## TASK DETAILS
Number of lines below with the word "Noida": give it and nothing more.

## DATA FOR REVIEW
━━━━━━
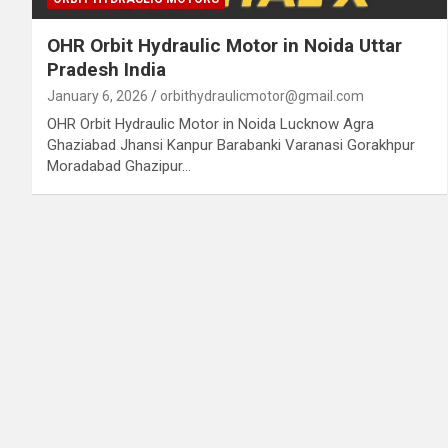
OHR Orbit Hydraulic Motor in Noida Uttar
Pradesh India
January 6, 2026
orbithydraulicmotor@gmail.com
OHR Orbit Hydraulic Motor in Noida Lucknow Agra
Ghaziabad Jhansi Kanpur Barabanki Varanasi Gorakhpur
Moradabad Ghazipur…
━━━━━━
## FINISHED EXERCISE
2